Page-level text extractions

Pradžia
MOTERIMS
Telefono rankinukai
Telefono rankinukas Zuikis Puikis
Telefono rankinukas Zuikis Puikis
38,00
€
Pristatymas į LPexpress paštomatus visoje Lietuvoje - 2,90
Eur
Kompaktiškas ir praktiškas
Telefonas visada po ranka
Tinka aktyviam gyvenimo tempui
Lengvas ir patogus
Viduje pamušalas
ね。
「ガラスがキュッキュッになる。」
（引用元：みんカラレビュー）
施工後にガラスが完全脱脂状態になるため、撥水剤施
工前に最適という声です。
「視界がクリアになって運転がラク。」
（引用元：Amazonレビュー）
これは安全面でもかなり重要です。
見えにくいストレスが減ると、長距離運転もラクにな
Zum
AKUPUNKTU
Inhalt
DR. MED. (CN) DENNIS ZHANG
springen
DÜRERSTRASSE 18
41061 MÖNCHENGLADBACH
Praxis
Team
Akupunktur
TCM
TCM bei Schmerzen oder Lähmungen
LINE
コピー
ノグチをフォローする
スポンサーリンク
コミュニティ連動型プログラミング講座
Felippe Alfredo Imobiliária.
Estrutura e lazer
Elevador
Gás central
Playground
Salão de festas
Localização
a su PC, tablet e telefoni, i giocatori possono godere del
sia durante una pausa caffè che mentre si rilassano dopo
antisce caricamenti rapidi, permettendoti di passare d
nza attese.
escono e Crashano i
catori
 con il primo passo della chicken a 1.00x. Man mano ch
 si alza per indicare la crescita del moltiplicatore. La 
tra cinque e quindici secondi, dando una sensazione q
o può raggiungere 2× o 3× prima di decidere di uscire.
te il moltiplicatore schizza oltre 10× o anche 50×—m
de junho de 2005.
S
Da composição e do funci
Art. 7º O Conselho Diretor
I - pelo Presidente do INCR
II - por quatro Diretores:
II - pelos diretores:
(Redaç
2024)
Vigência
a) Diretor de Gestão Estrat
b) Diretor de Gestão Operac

## Instructions to follow
Output the entries above in their entirety, exactly as written.

## Answer box
Pradžia
MOTERIMS
Telefono rankinukai
Telefono rankinukas Zuikis Puikis
Telefono rankinukas Zuikis Puikis
38,00
€
Pristatymas į LPexpress paštomatus visoje Lietuvoje - 2,90
Eur
Kompaktiškas ir praktiškas
Telefonas visada po ranka
Tinka aktyviam gyvenimo tempui
Lengvas ir patogus
Viduje pamušalas
ね。
「ガラスがキュッキュッになる。」
（引用元：みんカラレビュー）
施工後にガラスが完全脱脂状態になるため、撥水剤施
工前に最適という声です。
「視界がクリアになって運転がラク。」
（引用元：Amazonレビュー）
これは安全面でもかなり重要です。
見えにくいストレスが減ると、長距離運転もラクにな
Zum
AKUPUNKTU
Inhalt
DR. MED. (CN) DENNIS ZHANG
springen
DÜRERSTRASSE 18
41061 MÖNCHENGLADBACH
Praxis
Team
Akupunktur
TCM
TCM bei Schmerzen oder Lähmungen
LINE
コピー
ノグチをフォローする
スポンサーリンク
コミュニティ連動型プログラミング講座
Felippe Alfredo Imobiliária.
Estrutura e lazer
Elevador
Gás central
Playground
Salão de festas
Localização
a su PC, tablet e telefoni, i giocatori possono godere del
sia durante una pausa caffè che mentre si rilassano dopo
antisce caricamenti rapidi, permettendoti di passare d
nza attese.
escono e Crashano i
catori
 con il primo passo della chicken a 1.00x. Man mano ch
 si alza per indicare la crescita del moltiplicatore. La 
tra cinque e quindici secondi, dando una sensazione q
o può raggiungere 2× o 3× prima di decidere di uscire.
te il moltiplicatore schizza oltre 10× o anche 50×—m
de junho de 2005.
S
Da composição e do funci
Art. 7º O Conselho Diretor
I - pelo Presidente do INCR
II - por quatro Diretores:
II - pelos diretores:
(Redaç
2024)
Vigência
a) Diretor de Gestão Estrat
b) Diretor de Gestão Operac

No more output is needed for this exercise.